Ellsberg hatte schon am 5. Juni 2013 gesagt, er sei sich sicher, daß Präsident Obama in seinem Fall heute versuchen würde, ihn zu lebenslanger Haft zu verurteilen (Interview zu Brian Manning/Wikileaks, Washington Post). http://www.washingtonpost.com/blogs/wonkblog/wp/2013/06/05/daniel-ellsbe...

Es wäre sicher verfehlt, die Enthüllungen über die NSA-Überwachungsprogramme und den Widerstand dagegen als isolierte Ereignisse zu betrachten. Immer mehr prominente Stimmen – und zwar aus dem liberalen Lager wie auch aus führenden Militärkreisen in den USA - beziehen gegen die britisch-imperial dominierte Politik Präsident Obamas Stellung. Daß die kontrollierten Medien in Deutschland nicht darüber berichten, ändert nichts an dieser Tatsache. Snowdens Bekanntmachen der Ausspähaktivitäten der amerikanischen Geheimdienste innerhalb der Vereinigten Staaten sowie gegen die „Verbündeten“ der USA in Europa und Asien sind nur die jüngsten einer ganzen Serie von zeitlich aufeinanderfolgender Enthüllungen über illegale und verfassungswidrige Programme, die unmittelbar nach den Anschlägen des 11.9.2001 unter der Bush-Regierung in Gang gesetzt wurden und unter Präsident Obama sogar noch massiv ausgeweitet wurden.
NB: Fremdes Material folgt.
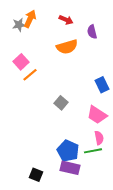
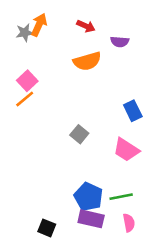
purple semicircle: (92, 32) -> (120, 42), turned -72
orange line: (30, 75) -> (25, 99), moved
pink semicircle: (99, 138) -> (129, 223), moved

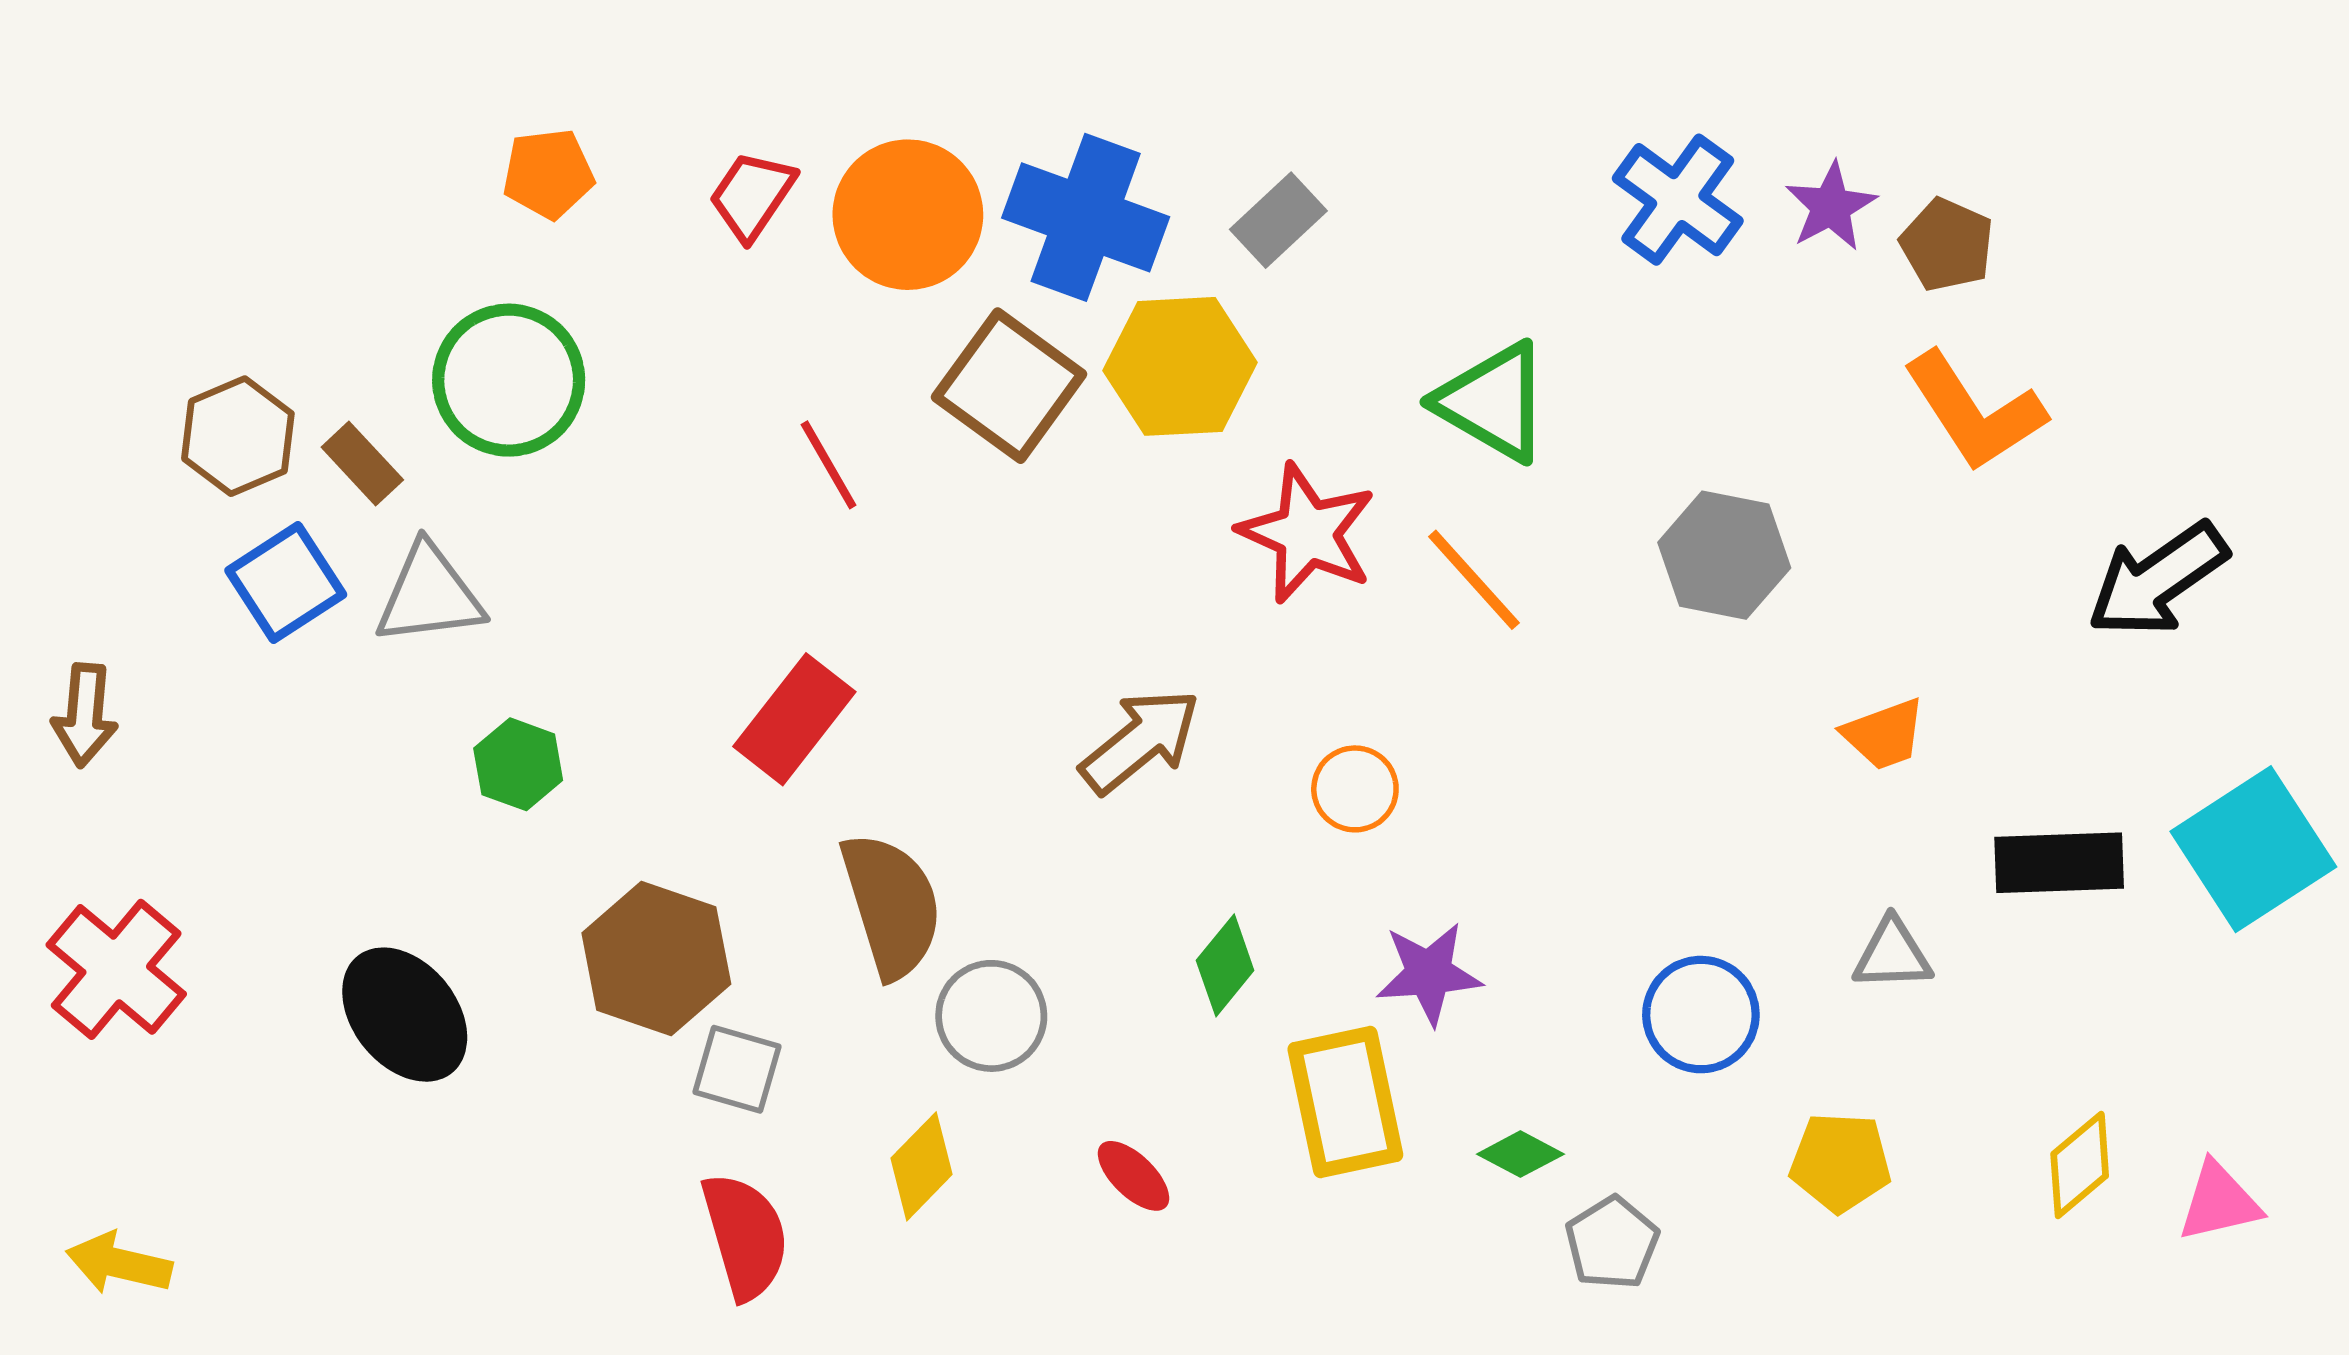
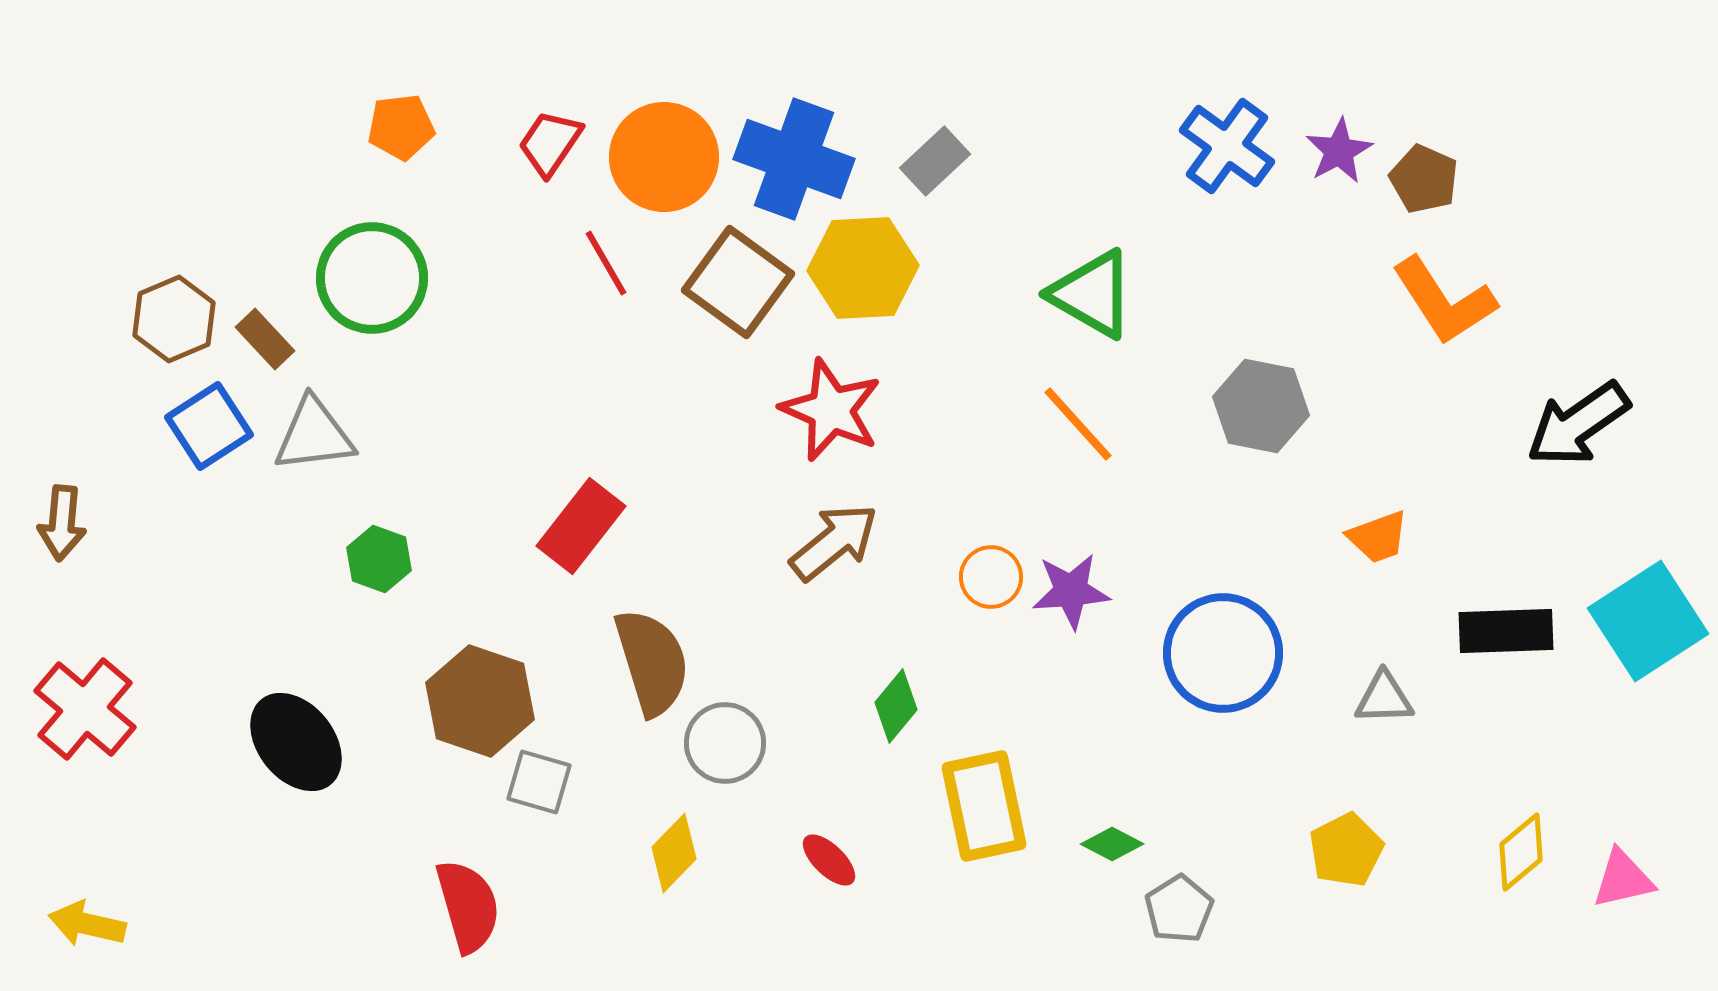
red line: (829, 465) -> (606, 263), moved
red star: (1307, 533) -> (831, 410), moved
purple star: (1429, 974) -> (1071, 591), moved
blue circle: (1701, 1015) -> (1223, 653), moved, size x1.4
yellow pentagon: (1840, 1162) -> (1346, 850), turned -30
red semicircle: (745, 1236) -> (468, 906), moved

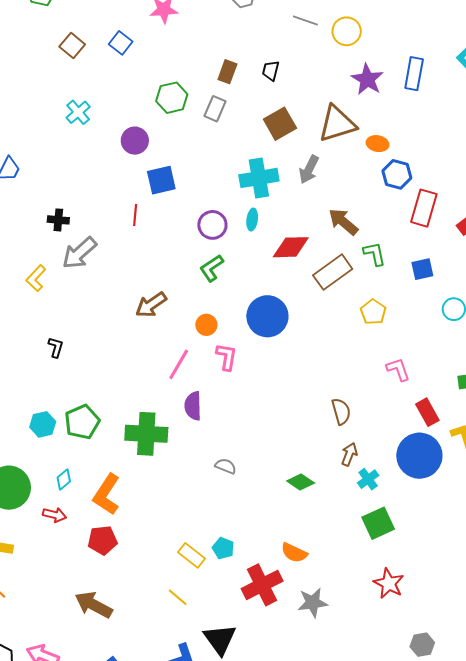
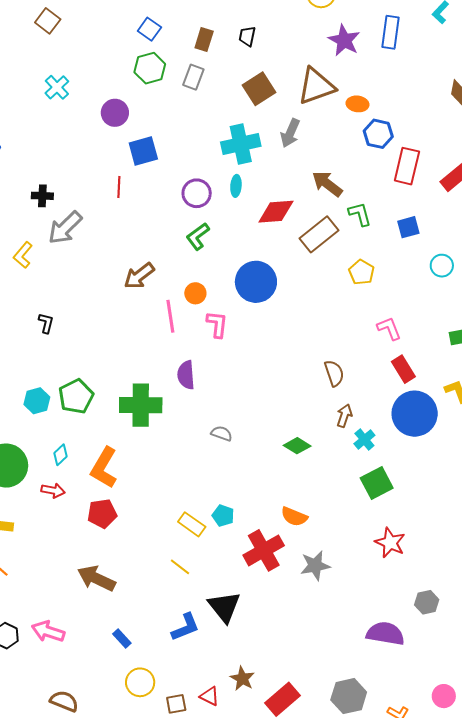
blue square: (121, 43) -> (149, 29), moved
pink line: (179, 364) -> (170, 316), moved, turned -36
red rectangle: (427, 412) -> (403, 369), moved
Verantwortliche Regierungsbeamte sind offenbar zu dem Schluß gekommen, dem Machtmißbrauch der Exekutive in den letzten 12 Jahren jetzt ein Ende zu setzen - bevor die Republik in den Vereinigten Staaten ganz zu Grabe getragen wird. Die Enthüllungen begannen vor zwei Monaten mit Anhörungen über den Anschlag vom 11.9.2012 in Bengasi/Libyen, bei dem der US-Botschafter Christopher Stevens und drei weitere Botschaftsmitarbeiter getötet wurden. Mitarbeiter des US-Außenministeriums und der CIA enthüllten dabei Aspekte der Vertuschung der wahren Ereignisse in Bengasi, und ein libyscher Waffenhändler gab Interviews, in denen er bestätigte, daß Präsident Obama spätestens seit April 2012 verdeckt Waffen aus Libyen an die syrischen Rebellen liefern ließ. In beiden Punkten hatte der Präsident ganz offensichtlich die Öffentlichkeit belogen. Als nächstes kam heraus, daß die Steuerfahndung benutzt wurde, um gegen konservative und progressive Gruppen vorzugehen, die die Regierung Obama kritisierten, gefolgt von Enthüllungen, daß das FBI und die NSA Reporter von Associated Press und Fox News ausgespäht hatten. Dann machten Snowdens Berichte über das massive Inlands-Ausspähprogramm der NSA Schlagzeilen. Was immer der Ausgang der „Snowden-Affäre“ sein wird, die kumulierte Wirkung all dieser Enthüllungen ist gewaltig.

Die europäischen Regierungen sind zunehmend in der peinlichen Lage, über ihre eigene Kollaboration Rechenschaft abzulegen. Vor allem aber kommt der führenden Rolle Großbritanniens in der ganzen Affäre besondere Bedeutung zu - was sich jüngst zeigte, als London eine formelle Untersuchung der EU über die NSA-Ausspähprogramme blockierte. Diese wurden in enger geheimer Partnerschaft mit Großbritanniens eigenem riesigen Ausspähprogramm des Kommunikations-Hauptquartiers der Regierung (GCHQ) im englischen Cheltemham durchgeführt.

Es ist also in Europa höchste Zeit, die Macht eines "Empire" zu beenden, das offenbar mit allen Mitteln versucht, eine Glass-Steagall-Reorganisation seines bankrotten Finanzsystems und die Rückgewinnung der Souveränität der Nationen und die Verpflichtung auf das Gemeinwohl zu verhindern. Der Kampf in den USA für die nicht-imperiale Verfassung und für die Menschenrechte ist dabei ein wesentlicher Bezugspunkt freiheitsliebender Bürger in den europäischen Nationen.